Le canzoni d’amore le scrivi per la tua ragazza?

«Non sempre ho una vita così incredibile, soprattutto se perdi tanto tempo nella musica, ma allo stesso tempo non posso sempre scrivere di altri, diventerei un mero osservatore. Mi arrivano tante storie. L’altro giorno però mi ha scritto una ragazza di nome Michela. Ho aperto la mail perché mi ha incuriosito il titolo “la storia d’amore tra due sbirri”. Lei è una guardia di finanza, lui un carabiniere, anche due sbirri possono provare un sentimento quasi “illegale”. Io non ci avrei mai pensato e mi fa felice che le persone vogliano aprirsi così tanto, cerco di trattare le loro storie con rispetto, mi regalano qualcosa.
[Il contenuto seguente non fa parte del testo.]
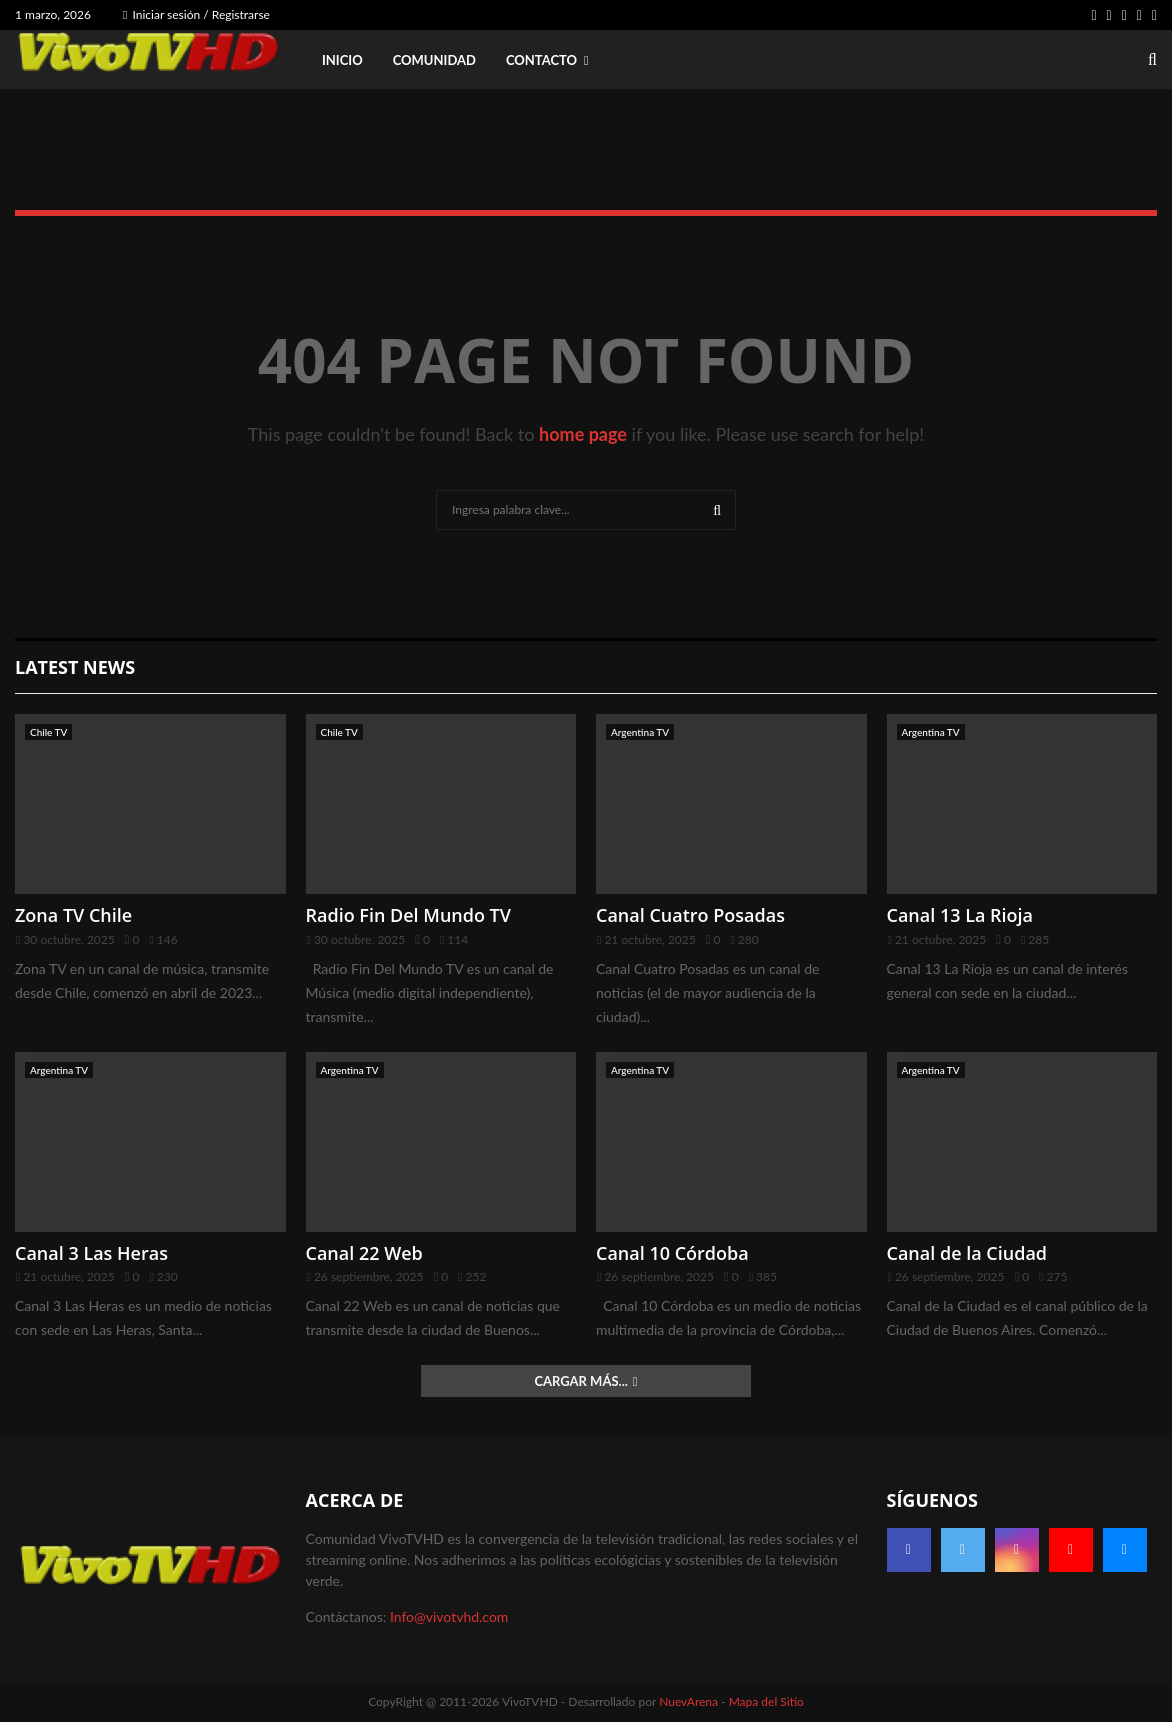 The width and height of the screenshot is (1172, 1722). What do you see at coordinates (640, 732) in the screenshot?
I see `Argentina TV` at bounding box center [640, 732].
Avere una famiglia così grande permette di raccontarsi come attorno a un falò, senza dover più vivere tutto. Non rimpiangerò mai le ciliegie e le amarene di "Pastello Bianco"».
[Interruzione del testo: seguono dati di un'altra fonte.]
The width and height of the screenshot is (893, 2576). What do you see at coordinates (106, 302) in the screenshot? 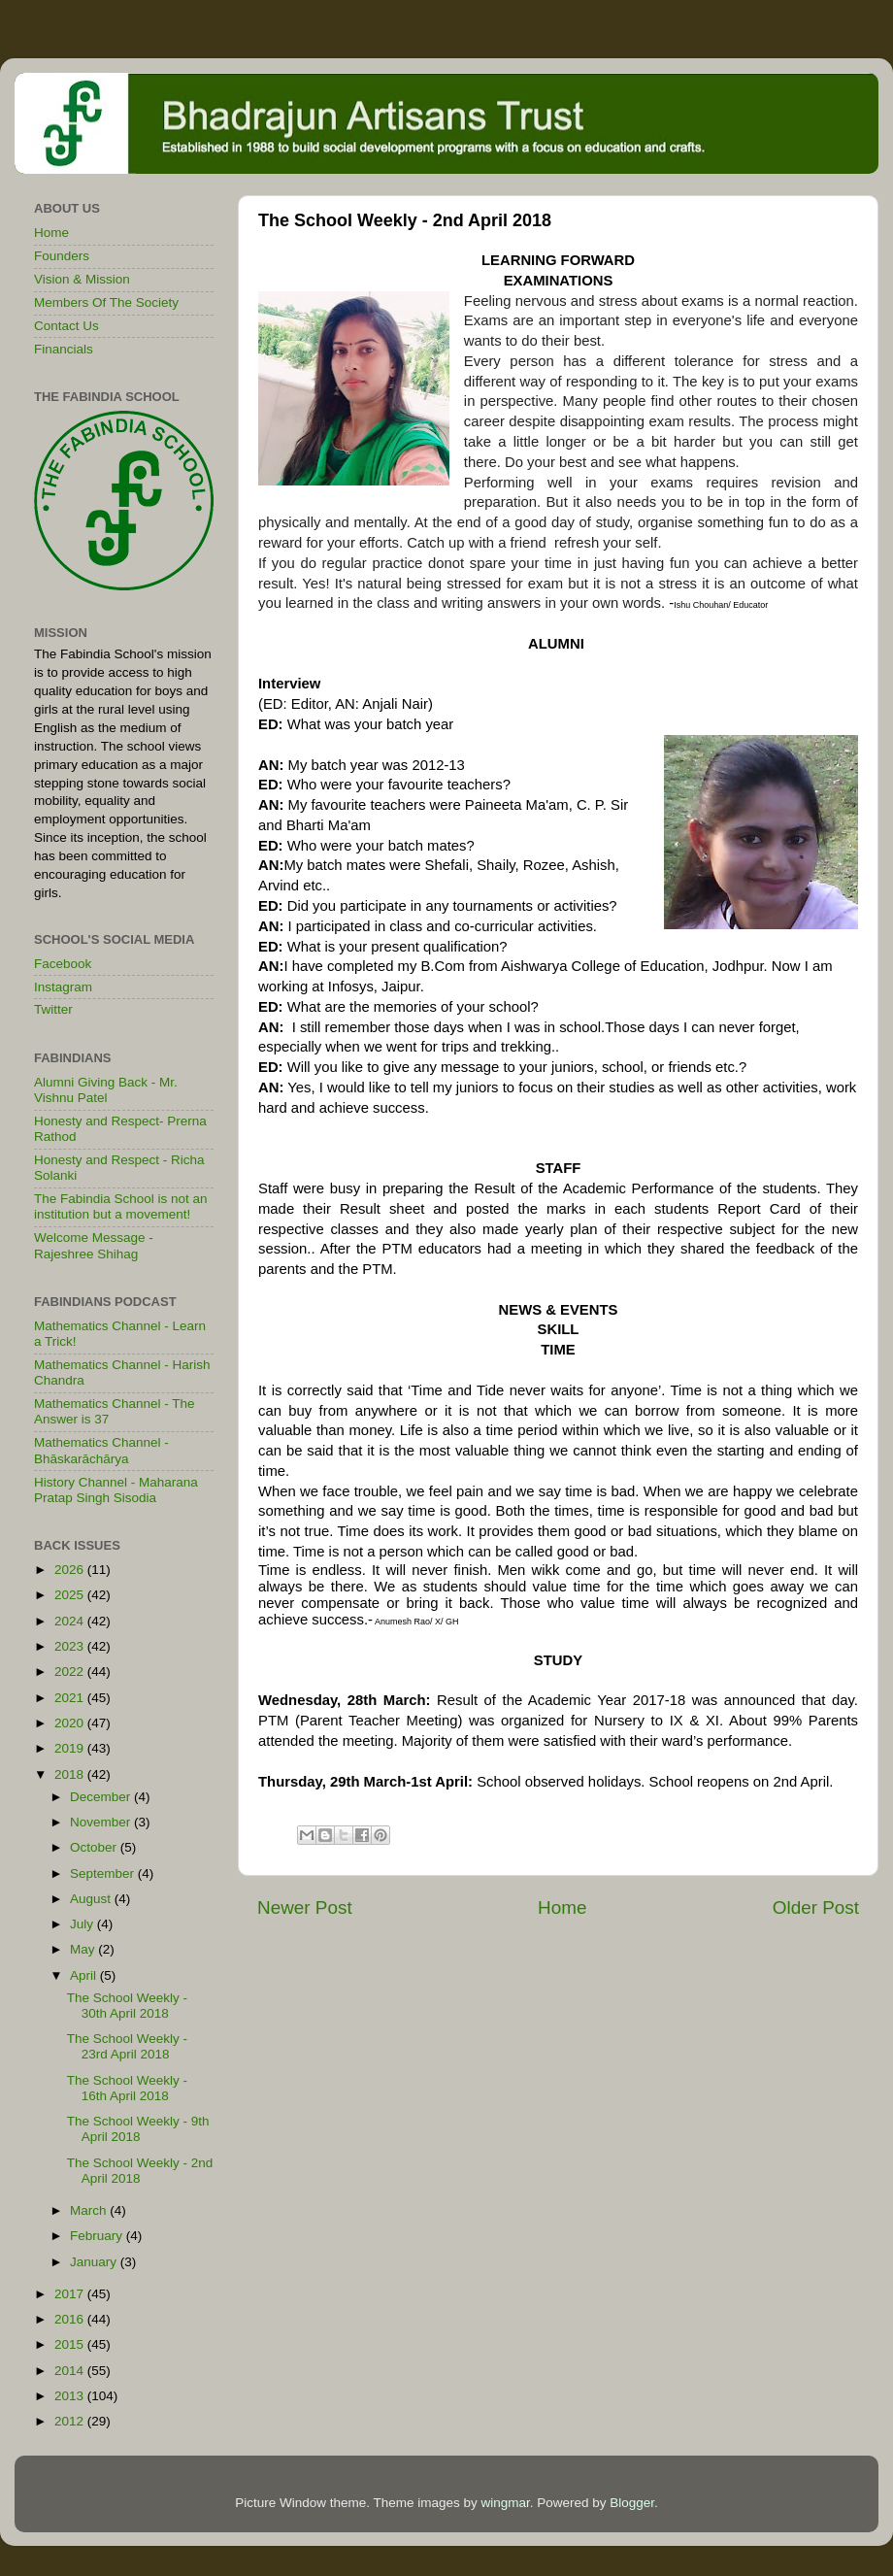 I see `Members Of The Society` at bounding box center [106, 302].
Hai altri mezzi espressivi oltre alla scrittura?

«Nel traffico tiro fuori molta rabbia e sentimenti. Esce la parte metal di rabbia inespressa nei miei continui viaggi tra Bergamo e Milano. Poi mi piace giocare. Da sempre, i giochi da tavolo, ora sono su Decrypto, ma anche i più normali come Tabù o Nome in Codice, mi piacciono quelli con le parole, sono assiduo frequentatore di settimana engimistica da quando sono bambino».
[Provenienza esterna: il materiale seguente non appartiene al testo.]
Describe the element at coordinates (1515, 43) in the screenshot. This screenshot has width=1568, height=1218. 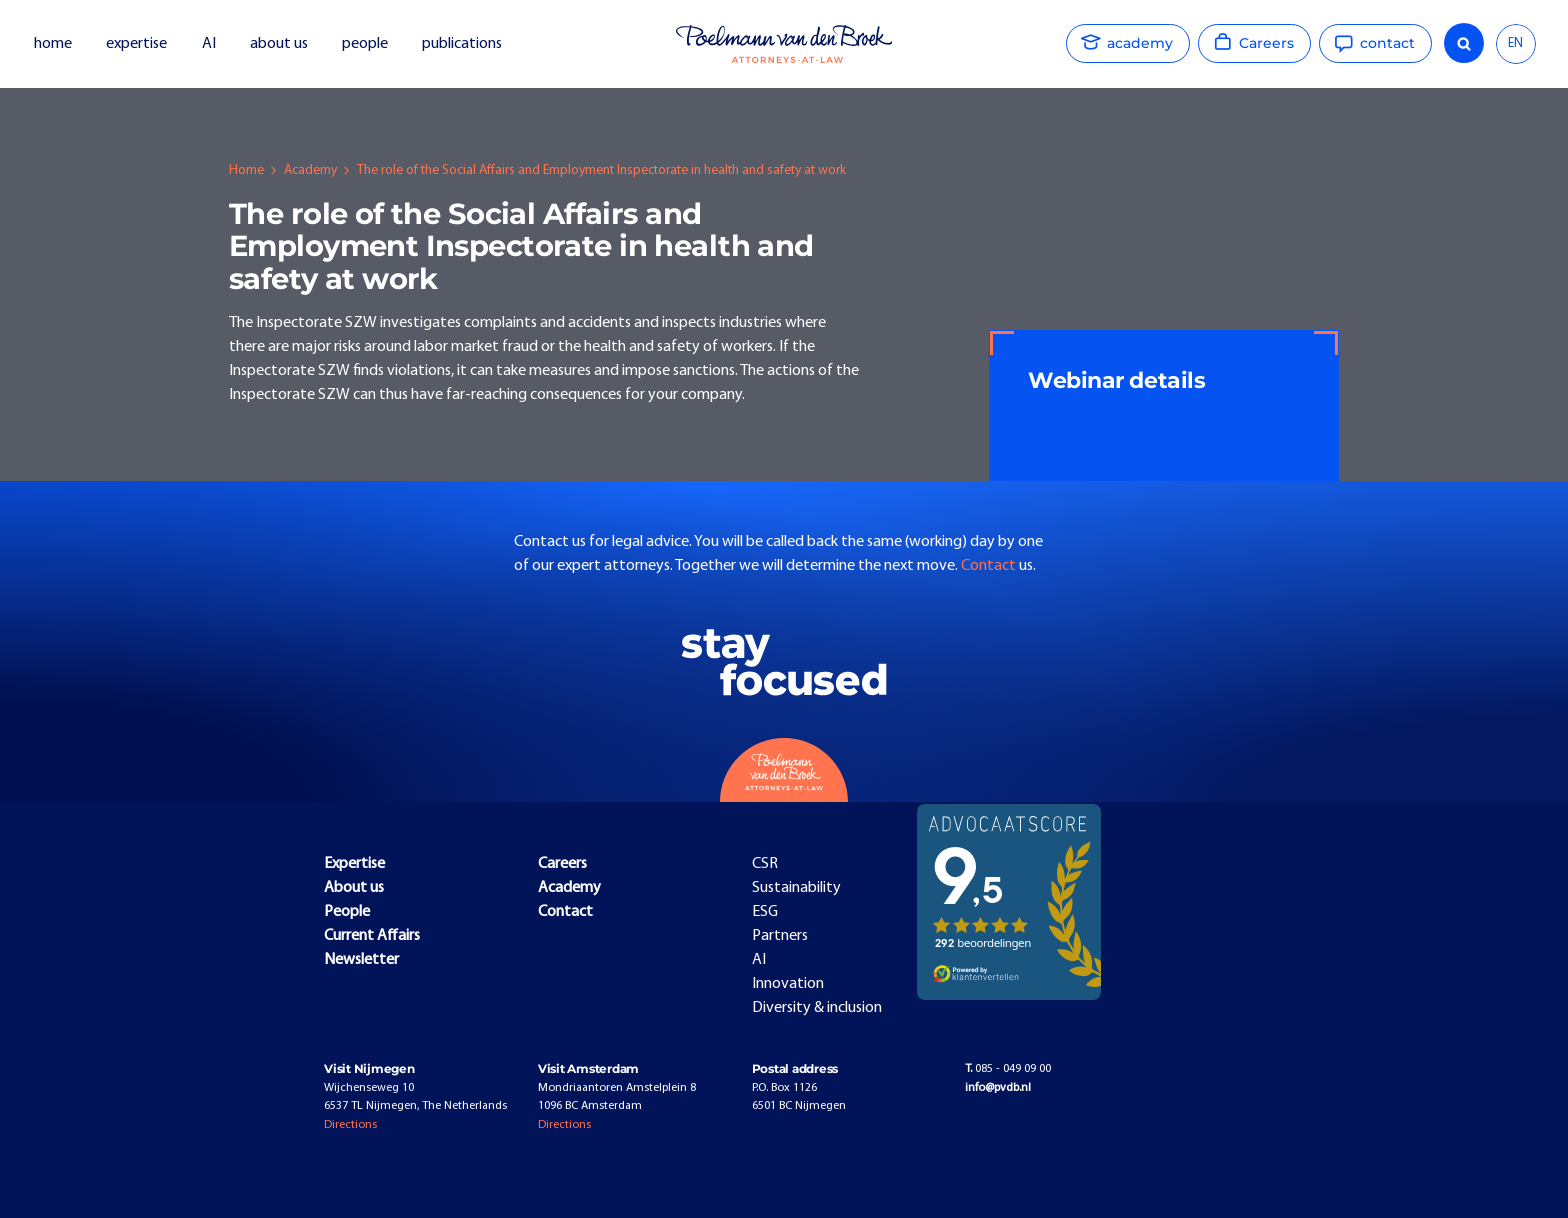 I see `EN` at that location.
I tuoi genitori oggi cosa dicono?

«Sono sicuramente molto orgogliosi e questo mi fa molto piacere. Non se lo sarebbero mai aspettato, tuttora a volte pensano non sia vero, anche perché mia madre ha sempre espresso i suoi dubbi riguardo al mio timbro vocale, lei ama le grandi interpreti, la voce di Giorgia. Mio papà è fan di cose meno virtuose, ci ha sempre creduto di più, mi ha comprato la mia prima chitarra. Insomma mi pensavano come musicista, non come cantante. Ma sono contenti, ho 29 anni, mi sono creato una mia vita, sono indipendente, quando invece di tutti gli amici che ho quasi nessuno si è sistemato. Mia mamma, maestra di scuola elementare, vede tanti alunni che non sono riusciti a fare altrettanto e questo le dà molta preoccupazione, ma è un discorso su questo paese più generale».

Tu hai da sempre insicurezze sulla tua voce, c’entra tua mamma?

«Ma no, ancora prima di farle ascoltare qualsiasi cosa ero molto insicuro. Non volevo cantare, mi sembrava una ricerca di attenzione e io non l’ho mai voluta sulla voce. Non volevo essere il frontman, ho anche provato a non cantare più nei Pinguini ma non è andata bene. Con il tempo ho capito che è una voce particolare, che comunica comunque, che non c’è bisogno per forza del bel timbro».

Qual è la soddisfazione più grande che ti sei tolto?

«Mia nonna Miriam non mi chiede più che cosa farò nella vita oltre alla musica. Ha messo dopo Sanremo, che ringrazio anche per questo. Sicuramente quindi Sanremo, ma anche San Siro, è stato il primissimo stadio, è quello dell’Inter. La festa organizzata a Groppello Cairoli quando lo abbiamo annunciato è stata una bellissima soddisfazione. Ma la maggiore forse è pensare che anche se non dovesse succedere più nient’altro sarebbe abbastanza così. Più di così forse è impossibile. Siamo in una società che ti costringe a performare e pensare che sia ok farlo. Noi ci impegneremo, ma dovessi schiantarmi oggi tornando a Bergamo, sarei felice».

A Sanremo ci tornate?

«Il Festival è il game principale, chiunque faccia questo lavoro dovrebbe sentirsi onorato di partecipare. Quindi non escludo il ritorno, ma non quest’anno, abbiamo troppo a cui pensare, c’è il tour. Se mettessimo anche Sanremo sarebbe un onore ma non vivremmo più e non è giusto nei confronti di famiglie, ragazze e amici che già vediamo poco».

Nel nuovo brano “Nightmares” canti con Bresh, con chi altro ti piacerebbe duettare?

«Bresh è una persona diversa da me, molto più instintiva. Io ho il problema dell’estrema razionalità, ho studiato muscia, non mi viene di uscire dal seminato. Invece mi serve sbagliare e lui se ne frega delle regole, del tono giusto, come tanti del suo mondo. Io mi devo costringere. Mi piacerebbe quindi lavorare di nuovo con gente che ha una visione diversa dalla mia. Qualcuno che come lui se ne freghi delle impalcature. Voglio qualcuno che mi distrugga».